Par exemple, pleurer fait du bien suite à un choc, à une peur, à une douleur, même suite à une forte joie.
Isabelle Filliozat considère qu’il existe six émotions primaires qui ont toutes une fonction vitale et qui sont annoncées par des sensations corporelles.
La différence entre émotions primaires et réactions émotionnelles parasites
Isabelle Filliozat différencie bien ces deux choses :
1. Les émotions primaires
Les émotions primaires sont des réactions adaptatives qui viennent de l’intérieur pour s’exprimer à l’extérieur. La décharge de l’émotion est à écouter : pleurer, ça fait du bien !
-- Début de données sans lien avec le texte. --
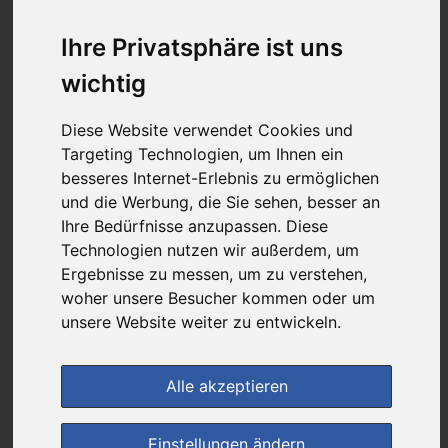
günstigster Produktpreis ab
24,89 €
Ihre Privatsphäre ist uns
wichtig
bei
Diese Website verwendet Cookies und
DIE NEUE APOTHEKE
Targeting Technologien, um Ihnen ein
kein Versand - nur Botenlieferung oder Selbstabholung
besseres Internet-Erlebnis zu ermöglichen
und die Werbung, die Sie sehen, besser an
4
Ersparnis:
40
%
oder
16,71 €
Ihre Bedürfnisse anzupassen. Diese
Technologien nutzen wir außerdem, um
Preis pro 1 ST / 24,89 €
Daten vom 07.08.2026 10:47 Uhr
Ergebnisse zu messen, um zu verstehen,
woher unsere Besucher kommen oder um
unsere Website weiter zu entwickeln.
(0)
Jetzt bewerten!
Alle akzeptieren
im Shop bestellen
Einstellungen ändern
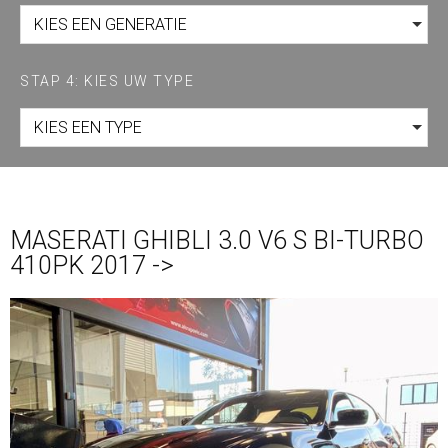
KIES EEN GENERATIE
STAP 4: KIES UW TYPE
KIES EEN TYPE
MASERATI GHIBLI 3.0 V6 S BI-TURBO
410PK 2017 ->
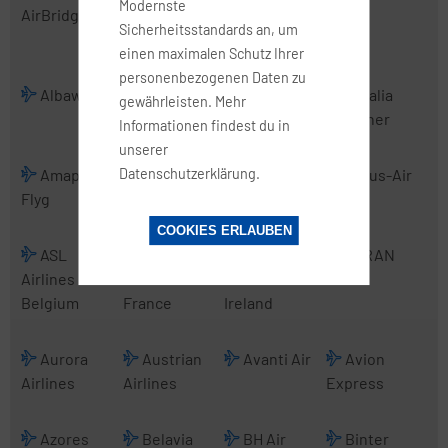
Modernste
AirBridgeCargo
Transport
Sicherheitsstandards an, um
International
einen maximalen Schutz Ihrer
personenbezogenen Daten zu
Albawings
Alidaunia
Alitalia
Alitalia
gewährleisten. Mehr
CityLiner
Informationen findest du in
unserer
Datenschutzerklärung.
Amapola
Anadolujet
Angara
Arcus-Air
Flyg
Airlines
COOKIES ERLAUBEN
ASL
ASL
ASL
ATRAN
Airlines
Airlines
Airlines
Belgium
France
Ireland
Aurora
Austrian
Avanti Air
Avion
Airlines
Airlines
Express
Azores
Belavia
BH Air
Binter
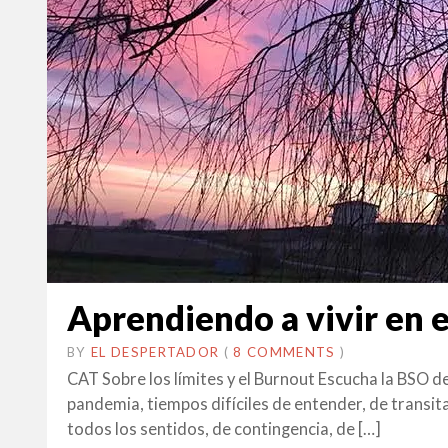
Aprendiendo a vivir en e
BY
EL DESPERTADOR
ON
19
•
(
8 COMMENTS
)
GENER
CAT Sobre los límites y el Burnout Escucha la BSO de 
2020
pandemia, tiempos difíciles de entender, de transi
todos los sentidos, de contingencia, de […]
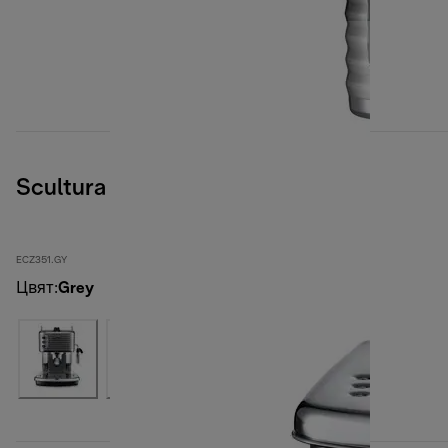
Scultura
ECZ351.GY
Цвят
:
Grey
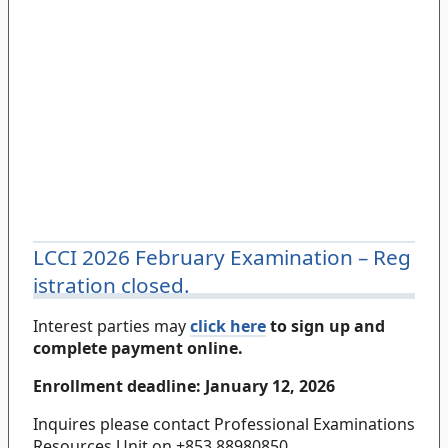
LCCI 2026 February Examination – Reg
istration closed.
Interest parties may
click here
to sign up and
complete payment online.
Enrollment deadline:
January 12, 2026
Inquires please contact Professional Examinations
Resources Unit on +853 88980850.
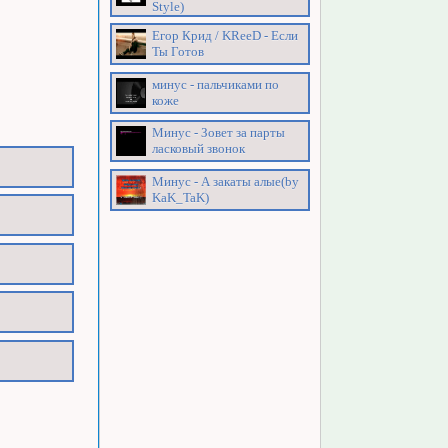
Style)
Егор Крид / KReeD - Если
Ты Готов
минус - пальчиками по
коже
Минус - Зовет за парты
ласковый звонок
Минус - А закаты алые(by
KaK_TaK)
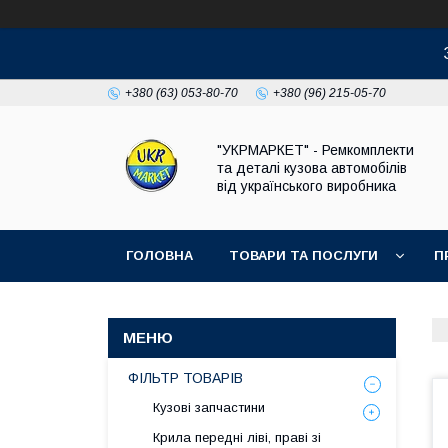
+380 (63) 053-80-70
+380 (96) 215-05-70
"УКРМАРКЕТ" - Ремкомплекти
та деталі кузова автомобілів
від українського виробника
ГОЛОВНА
ТОВАРИ ТА ПОСЛУГИ
П
ФІЛЬТР ТОВАРІВ
Кузові запчастини
Крила передні ліві, праві зі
2. Les réactions émotionnelles parasites
Les crises sont des réactions émotionnelles inappropriées et disproportionnées. Ce sont des décharges de stress dûes à un cerveau saturé et désorienté.
Contrairement aux émotions primaires qui sont à accueillir et écouter, les réactions parasites nécessitent une recherche de la cause pour permettre à la vraie émotion (l’émotion cachée, secondaire) de sortir. C’est à nous parents de réfléchir avec notre cerveau d’adultes :
- est-ce que mon enfant est vraiment en train de pleurer pour ça ?
- qu’est-ce qui se passe vraiment ?
- de quoi mon enfant m’a-t-il parlé avant ?
Les comportements de nos enfants ont toujours des raisons d’être : les comportements sont comme la partie émergée d’un iceberg et les raisons d’être sont la partie immergée.
En pratique, reconnaître les émotions et le stress
Isabelle Filliozat donne quelques pistes pour différencier une émotion d’une réaction émotionnelle parasite ou d’une décharge de stress :
- Une émotion primaire (saine et légitime) ne dure jamais plus de quelques minutes.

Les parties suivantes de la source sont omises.